You may be lucky enough to live in a building that contracts a company to dispose of not only garbage but of recyclables, in which case, use any provided bins they give you; contact your landlord for the specifics of what to separate from what and where to put it if it’s not clear. If you don’t hear anything from your landlord when you first move in (though city ordinance requires them to inform you about recycling in your building, I have yet to hear of anyone who has actually thus been informed) call just to verify that there aren’t bins somewhere you haven’t seen (and to ask why they didn’t tell you about them in the first place).
If you live in an apartment building that lacks any sort of formal recycling (read: if you live in a K&G apartment in Hyde Park) then you have two options. Either you can collect your goods yourself and haul them to a recycling center to make sure they are properly disposed of (see the websites below for addresses), or you can trust your luck and participate in the city’s Blue Bag program. Blue bags are exactly what they sound like. They’re a blue version of your regular garbage bag, and you’ll find them at the store right next to the regular ones. If you don’t want to pay for them, we got ours for free by participating in the exchange program they have set up every year after Christmas: you take either a bag of recyclables or a Christmas tree to a local park for recycling, and in exchange you receive a year’s supply of blue bags.
Once you have them, the process is pretty simple. The only sorting that happens is separating the paper from everything else. Paper in its own bag; glass, plastic, tin and aluminum in another. (If you actually have a yard and yard waste from it, this too can be collected in a third bag.) Once the bag is full, tie it up, and put it in your dumpster with the rest of the garbage. YES, I SAID PUT IT IN WITH THE REST OF THE GARBAGE. Does it sound unintuitive? That’s because it is. Supposedly everything is routed to a sorting center and the recyclables taken out, but I’ve heard numbers reporting that only 1/3 of garbage trucks actually go there, whlie the rest head straight to the dump.
Why actually participate in recycling if it may just be thrown away anyhow?

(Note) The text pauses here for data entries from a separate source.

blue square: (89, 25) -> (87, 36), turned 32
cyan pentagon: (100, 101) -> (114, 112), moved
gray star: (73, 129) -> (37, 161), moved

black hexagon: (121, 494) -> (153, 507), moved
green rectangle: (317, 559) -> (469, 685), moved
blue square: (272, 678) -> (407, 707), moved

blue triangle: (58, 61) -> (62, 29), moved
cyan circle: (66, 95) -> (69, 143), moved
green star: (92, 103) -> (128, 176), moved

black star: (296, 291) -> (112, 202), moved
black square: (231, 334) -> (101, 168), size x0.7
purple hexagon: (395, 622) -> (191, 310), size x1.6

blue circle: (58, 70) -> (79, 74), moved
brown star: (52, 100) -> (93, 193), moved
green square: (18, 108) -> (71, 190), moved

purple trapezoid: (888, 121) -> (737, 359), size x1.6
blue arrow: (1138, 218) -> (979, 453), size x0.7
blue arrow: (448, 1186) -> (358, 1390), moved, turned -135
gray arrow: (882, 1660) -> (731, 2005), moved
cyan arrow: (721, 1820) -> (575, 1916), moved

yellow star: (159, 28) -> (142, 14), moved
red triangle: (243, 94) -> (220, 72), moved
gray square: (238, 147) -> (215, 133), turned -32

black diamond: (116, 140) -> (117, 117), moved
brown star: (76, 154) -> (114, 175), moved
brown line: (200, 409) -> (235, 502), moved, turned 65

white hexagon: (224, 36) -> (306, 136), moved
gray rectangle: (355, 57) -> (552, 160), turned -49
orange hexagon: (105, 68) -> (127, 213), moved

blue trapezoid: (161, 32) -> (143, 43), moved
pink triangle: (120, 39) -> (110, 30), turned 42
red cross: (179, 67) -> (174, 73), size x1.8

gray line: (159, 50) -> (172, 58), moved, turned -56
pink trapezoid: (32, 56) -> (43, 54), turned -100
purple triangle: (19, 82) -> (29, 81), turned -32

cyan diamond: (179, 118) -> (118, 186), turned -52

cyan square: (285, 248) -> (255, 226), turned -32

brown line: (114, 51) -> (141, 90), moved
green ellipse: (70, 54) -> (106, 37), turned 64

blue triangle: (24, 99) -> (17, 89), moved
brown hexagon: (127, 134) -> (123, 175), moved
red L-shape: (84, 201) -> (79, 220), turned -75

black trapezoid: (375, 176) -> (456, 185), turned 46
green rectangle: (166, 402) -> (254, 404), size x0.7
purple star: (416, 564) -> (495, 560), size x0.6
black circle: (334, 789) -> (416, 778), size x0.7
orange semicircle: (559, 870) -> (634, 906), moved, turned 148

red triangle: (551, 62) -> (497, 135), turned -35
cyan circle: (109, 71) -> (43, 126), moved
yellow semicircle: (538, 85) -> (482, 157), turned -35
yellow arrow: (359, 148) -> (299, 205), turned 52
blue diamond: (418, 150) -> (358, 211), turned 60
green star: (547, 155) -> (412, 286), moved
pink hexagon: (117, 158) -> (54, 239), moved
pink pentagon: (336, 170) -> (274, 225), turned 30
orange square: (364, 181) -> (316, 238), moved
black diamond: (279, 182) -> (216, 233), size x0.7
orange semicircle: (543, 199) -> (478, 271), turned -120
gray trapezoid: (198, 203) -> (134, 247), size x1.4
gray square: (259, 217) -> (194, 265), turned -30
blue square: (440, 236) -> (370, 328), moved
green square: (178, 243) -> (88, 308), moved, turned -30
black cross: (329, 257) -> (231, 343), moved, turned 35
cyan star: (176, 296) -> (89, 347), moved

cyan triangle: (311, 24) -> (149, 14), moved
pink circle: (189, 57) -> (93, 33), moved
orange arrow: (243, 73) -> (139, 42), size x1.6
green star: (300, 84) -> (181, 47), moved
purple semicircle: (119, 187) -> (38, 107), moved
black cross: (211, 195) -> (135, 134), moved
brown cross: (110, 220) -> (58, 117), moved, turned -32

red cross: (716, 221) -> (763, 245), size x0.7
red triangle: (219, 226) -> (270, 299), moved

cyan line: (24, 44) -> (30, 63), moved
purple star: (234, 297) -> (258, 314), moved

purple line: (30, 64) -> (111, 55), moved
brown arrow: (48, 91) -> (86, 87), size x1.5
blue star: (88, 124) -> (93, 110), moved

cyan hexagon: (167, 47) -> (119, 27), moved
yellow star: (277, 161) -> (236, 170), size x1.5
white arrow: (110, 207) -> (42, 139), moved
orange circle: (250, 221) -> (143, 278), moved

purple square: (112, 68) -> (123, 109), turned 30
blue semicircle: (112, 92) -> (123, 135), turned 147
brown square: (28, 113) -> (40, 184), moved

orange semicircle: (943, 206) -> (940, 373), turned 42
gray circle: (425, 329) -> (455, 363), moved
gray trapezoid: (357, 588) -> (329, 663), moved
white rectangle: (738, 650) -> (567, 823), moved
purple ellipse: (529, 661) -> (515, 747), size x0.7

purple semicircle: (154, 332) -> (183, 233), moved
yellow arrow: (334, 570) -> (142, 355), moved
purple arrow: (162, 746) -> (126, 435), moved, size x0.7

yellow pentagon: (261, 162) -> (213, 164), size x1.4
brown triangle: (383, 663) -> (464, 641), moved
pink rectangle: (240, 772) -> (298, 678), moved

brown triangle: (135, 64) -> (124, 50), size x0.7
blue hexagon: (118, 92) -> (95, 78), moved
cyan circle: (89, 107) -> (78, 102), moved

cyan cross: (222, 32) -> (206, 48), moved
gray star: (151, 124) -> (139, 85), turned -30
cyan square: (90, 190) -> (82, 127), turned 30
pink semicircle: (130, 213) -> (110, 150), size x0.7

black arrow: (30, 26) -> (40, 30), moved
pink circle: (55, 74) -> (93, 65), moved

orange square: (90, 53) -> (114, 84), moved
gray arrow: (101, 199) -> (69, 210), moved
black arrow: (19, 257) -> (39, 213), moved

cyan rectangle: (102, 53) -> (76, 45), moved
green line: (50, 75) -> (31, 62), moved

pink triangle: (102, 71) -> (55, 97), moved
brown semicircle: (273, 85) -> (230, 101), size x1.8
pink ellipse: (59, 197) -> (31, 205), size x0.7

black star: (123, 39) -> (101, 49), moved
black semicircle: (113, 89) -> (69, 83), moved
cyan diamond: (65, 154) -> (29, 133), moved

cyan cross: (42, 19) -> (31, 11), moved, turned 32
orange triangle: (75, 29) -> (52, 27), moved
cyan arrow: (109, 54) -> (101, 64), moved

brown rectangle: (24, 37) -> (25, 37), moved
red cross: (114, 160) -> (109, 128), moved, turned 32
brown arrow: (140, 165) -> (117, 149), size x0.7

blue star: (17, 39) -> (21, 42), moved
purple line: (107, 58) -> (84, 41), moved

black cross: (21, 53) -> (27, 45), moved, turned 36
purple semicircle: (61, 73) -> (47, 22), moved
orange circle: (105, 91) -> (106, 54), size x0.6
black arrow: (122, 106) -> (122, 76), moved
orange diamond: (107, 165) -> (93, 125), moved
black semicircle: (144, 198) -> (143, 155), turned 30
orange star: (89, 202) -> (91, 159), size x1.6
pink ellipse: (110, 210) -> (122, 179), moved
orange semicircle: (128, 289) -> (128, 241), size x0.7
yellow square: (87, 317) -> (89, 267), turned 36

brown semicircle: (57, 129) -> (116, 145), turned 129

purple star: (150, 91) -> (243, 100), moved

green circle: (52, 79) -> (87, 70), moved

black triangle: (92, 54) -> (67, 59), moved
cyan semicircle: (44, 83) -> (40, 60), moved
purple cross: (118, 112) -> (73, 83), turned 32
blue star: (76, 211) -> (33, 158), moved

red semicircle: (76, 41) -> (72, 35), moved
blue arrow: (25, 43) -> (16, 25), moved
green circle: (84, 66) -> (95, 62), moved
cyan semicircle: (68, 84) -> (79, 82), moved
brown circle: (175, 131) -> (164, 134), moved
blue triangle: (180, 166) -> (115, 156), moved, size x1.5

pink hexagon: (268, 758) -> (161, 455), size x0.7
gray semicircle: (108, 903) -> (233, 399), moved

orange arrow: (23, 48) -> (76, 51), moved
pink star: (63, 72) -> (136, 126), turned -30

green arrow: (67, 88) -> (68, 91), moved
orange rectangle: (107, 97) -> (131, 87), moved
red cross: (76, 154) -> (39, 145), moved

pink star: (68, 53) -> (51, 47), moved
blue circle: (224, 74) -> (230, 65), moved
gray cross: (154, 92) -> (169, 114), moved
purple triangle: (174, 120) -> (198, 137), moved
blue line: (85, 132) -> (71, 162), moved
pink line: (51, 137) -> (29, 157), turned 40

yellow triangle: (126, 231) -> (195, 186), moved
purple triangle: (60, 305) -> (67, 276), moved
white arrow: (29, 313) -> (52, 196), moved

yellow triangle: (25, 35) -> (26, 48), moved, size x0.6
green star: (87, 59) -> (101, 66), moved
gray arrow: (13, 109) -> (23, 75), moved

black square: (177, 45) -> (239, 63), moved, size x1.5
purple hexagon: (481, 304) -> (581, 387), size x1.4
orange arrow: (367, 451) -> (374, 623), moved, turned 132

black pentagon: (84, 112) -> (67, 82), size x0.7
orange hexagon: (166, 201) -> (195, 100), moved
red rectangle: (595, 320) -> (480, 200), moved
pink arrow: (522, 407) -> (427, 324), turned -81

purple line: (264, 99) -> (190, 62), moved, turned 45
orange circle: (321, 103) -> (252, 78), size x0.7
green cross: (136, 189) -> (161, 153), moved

I think of it like this: if I recycle my goods like the city tells me, and they aren’t recycled, then it’s the city’s fault, whereas if I don’t bother even trying, then it is me, and not the city, that is morally reprehensible for being so wasteful. (Yes, I do think we have a moral obligation to recycle.) And it’s entirely possible that my trash will be in the 1/3 that makes it through the process and is actually recycled. And more generally, if they don’t see people making use of the system they have in place now, what’s to convince them that people will put the effort into some other type of system? So if you aren’t recycling already, please, make the effort to start (and while you’re at it, email Mayor Daley – MayorDaley@cityofchicago.org - and say you want a better way to do it.)
Here are some general sites about Chicago recycling, including lists of recycling centers where you can drop things off yourself:
The Resource Center (drop-off sites)

My great frustration was late at night, seeing maintenance staff at the Reg combine the paper in the recycling bins with the regular trash. Anything that can be done about that?
I feel (along with many I would guess) that the University ought to be held to a higher standard of global responsibility than, say, Mayor Daley.
I’ve definitely seen the same thing – I tried to ask someone about it once, only it turned out he really only spoke Polish and didn’t understand what I was saying.
However, my current office gets cleaned in the morning, and several times when I’ve shown up early enough I’ve seen them empty the recycling into a different bag. So maybe they’ve fixed that after enough complaints (I wrote a rather lengthy comment about it in the last user survey the library conducted).
The rather young UofC Sustainabilty Council (founded in 2004) supposedly exists to help create principles and policies for the University on its environmental responsibility, so hopefully in the near future we will see more rigorous standards.